En medio de este escenario incierto, se está consolidando una tendencia que empieza a ganar aceptación en Chile y en otros mercados internacionales: el arriendo de maquinaria y herramientas como alternativa a la compra de activos. Diversos análisis del sector señalan que el aumento de la UF, la inflación y el alza sostenida de los combustibles están impulsando a empresas y contratistas a adoptar modelos de negocio más flexibles y eficientes. En vez de destinar grandes cantidades de dinero a la compra de maquinaria propia, muchas empresas optan ahora por arrendar equipos únicamente durante el tiempo necesario, lo que les permite reducir gastos de mantenimiento, almacenamiento, seguros y depreciaciones.
En este nuevo panorama, el gigante brasileño Casa do Construtor se presenta como un actor clave, al ser la mayor red latinoamericana dedicada al arriendo de maquinaria y herramientas para el sector construcción. La compañía ha lanzado un ambicioso plan de expansión en Chile, con la intención de abrir 30 franquicias a nivel nacional para el año 2030. Esta estrategia de crecimiento busca desarrollar una red de franquicias enfocada en el arriendo de maquinaria y herramientas, abarcando no solo construcción, sino también segmentos de minería y obras menores, consolidando de esta manera su presencia en el mercado chileno.
Fuentes cercanas a Casa do Construtor indican que la firma está trabajando en ajustes comerciales y operacionales con potenciales franquiciados, además de definir la ubicación de su primera tienda en Chile, que podría inaugurarse aún este año. Este primer local marcaría el inicio oficial de la incursión de la empresa brasileña en el mercado chileno, un paso significativo en el marco de su estrategia de expansión por Latinoamérica, que busca adaptarse a un entorno económico cambiante y favorable para el arriendo de maquinaria.
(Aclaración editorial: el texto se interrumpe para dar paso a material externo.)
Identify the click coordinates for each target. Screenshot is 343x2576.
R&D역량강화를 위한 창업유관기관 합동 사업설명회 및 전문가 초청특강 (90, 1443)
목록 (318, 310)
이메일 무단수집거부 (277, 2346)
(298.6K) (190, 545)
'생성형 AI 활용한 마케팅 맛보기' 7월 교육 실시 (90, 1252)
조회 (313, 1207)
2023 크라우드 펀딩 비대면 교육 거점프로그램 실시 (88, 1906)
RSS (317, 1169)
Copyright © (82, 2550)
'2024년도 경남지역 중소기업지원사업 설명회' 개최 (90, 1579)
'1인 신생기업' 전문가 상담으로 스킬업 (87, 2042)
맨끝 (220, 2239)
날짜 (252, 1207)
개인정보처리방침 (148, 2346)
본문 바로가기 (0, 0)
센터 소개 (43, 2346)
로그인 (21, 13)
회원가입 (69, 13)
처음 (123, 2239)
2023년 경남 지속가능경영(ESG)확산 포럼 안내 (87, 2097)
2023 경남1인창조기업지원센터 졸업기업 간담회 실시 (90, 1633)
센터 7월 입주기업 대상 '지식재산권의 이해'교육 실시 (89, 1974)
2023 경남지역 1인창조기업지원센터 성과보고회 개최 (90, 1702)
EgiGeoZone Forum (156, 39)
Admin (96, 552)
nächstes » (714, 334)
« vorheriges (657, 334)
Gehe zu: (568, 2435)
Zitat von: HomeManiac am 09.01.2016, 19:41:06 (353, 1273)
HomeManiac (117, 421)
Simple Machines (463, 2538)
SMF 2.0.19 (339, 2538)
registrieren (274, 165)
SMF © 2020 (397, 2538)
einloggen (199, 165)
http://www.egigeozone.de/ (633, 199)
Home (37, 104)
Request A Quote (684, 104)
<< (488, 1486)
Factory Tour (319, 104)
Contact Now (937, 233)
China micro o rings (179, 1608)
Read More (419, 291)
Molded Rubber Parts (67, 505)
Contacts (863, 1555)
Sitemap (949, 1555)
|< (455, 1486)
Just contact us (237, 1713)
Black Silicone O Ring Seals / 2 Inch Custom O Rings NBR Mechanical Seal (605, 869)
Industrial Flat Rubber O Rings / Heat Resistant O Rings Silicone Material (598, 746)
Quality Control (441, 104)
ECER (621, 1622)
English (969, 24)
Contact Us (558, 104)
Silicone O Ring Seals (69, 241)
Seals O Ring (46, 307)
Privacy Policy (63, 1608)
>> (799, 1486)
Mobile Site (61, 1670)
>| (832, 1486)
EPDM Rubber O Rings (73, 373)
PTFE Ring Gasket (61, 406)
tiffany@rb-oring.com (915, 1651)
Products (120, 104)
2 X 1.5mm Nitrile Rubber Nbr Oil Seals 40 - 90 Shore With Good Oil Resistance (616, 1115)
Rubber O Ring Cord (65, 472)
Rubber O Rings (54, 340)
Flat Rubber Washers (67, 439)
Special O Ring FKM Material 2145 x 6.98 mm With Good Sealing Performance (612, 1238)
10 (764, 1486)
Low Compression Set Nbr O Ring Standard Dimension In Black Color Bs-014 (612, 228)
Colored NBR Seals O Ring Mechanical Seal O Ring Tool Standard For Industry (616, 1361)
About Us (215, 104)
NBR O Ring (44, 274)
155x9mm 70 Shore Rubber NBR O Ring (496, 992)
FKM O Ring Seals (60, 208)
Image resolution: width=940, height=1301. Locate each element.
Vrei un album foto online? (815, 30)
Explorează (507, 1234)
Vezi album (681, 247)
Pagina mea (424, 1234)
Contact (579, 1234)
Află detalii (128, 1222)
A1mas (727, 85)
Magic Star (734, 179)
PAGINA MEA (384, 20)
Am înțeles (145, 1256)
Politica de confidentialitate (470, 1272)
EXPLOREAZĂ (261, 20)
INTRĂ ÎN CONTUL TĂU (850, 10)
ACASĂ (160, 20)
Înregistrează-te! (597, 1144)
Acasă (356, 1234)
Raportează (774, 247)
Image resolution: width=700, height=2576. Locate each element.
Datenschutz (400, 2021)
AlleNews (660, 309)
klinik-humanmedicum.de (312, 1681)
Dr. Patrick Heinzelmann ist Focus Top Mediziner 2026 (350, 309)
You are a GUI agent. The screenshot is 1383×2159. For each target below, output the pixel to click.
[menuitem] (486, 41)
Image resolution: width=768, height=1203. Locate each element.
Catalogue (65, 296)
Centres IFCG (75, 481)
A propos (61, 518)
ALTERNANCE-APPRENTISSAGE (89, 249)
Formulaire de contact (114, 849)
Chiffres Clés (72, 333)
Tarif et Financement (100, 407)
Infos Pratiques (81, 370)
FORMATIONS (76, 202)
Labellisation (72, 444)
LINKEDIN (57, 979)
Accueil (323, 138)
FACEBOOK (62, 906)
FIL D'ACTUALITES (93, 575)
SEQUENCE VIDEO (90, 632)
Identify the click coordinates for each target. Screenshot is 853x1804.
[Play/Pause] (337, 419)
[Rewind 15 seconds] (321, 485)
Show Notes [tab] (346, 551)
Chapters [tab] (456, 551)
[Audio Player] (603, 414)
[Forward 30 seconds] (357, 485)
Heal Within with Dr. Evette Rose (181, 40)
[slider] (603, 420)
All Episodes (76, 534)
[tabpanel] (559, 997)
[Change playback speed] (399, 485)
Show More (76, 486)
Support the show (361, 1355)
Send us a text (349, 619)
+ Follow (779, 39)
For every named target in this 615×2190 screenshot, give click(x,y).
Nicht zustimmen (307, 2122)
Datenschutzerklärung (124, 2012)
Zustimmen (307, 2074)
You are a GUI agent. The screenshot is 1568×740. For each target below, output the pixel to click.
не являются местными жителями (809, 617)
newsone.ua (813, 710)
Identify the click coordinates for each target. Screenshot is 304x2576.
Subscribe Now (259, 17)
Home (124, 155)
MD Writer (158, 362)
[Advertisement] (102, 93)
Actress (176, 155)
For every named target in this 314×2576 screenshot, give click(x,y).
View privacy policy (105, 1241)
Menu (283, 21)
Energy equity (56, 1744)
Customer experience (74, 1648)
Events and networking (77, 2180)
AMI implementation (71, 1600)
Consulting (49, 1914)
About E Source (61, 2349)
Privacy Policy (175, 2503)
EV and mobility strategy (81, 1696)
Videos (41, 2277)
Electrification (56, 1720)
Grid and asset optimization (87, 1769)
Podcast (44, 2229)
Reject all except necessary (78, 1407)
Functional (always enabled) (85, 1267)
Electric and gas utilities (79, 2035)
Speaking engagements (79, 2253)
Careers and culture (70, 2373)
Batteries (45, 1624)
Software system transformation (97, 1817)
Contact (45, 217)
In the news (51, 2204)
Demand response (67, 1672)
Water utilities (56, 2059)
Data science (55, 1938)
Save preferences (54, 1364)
Bruno Arena, director de expansión internacional de Casa do Construtor, enfatizó que la situación económica actual está forzando al sector a repensar sus operaciones. «Las empresas necesitan mayor flexibilidad financiera; el arriendo ofrece acceso a tecnología y maquinaria sin la necesidad de hacer grandes inversiones, lo que ayuda a reducir costos en un contexto de incertidumbre económica», afirmó. Arena destacó que Chile es un mercado estratégico para la compañía, dado su desarrollo en minería, infraestructura y construcción habitacional. Especialistas sugieren que la tendencia de arriendo de maquinaria podría estar indicando un cambio estructural en la industria, donde la adaptación a proyectos variables y la gestión de costos serán cruciales para navegar la tormenta de la inflación.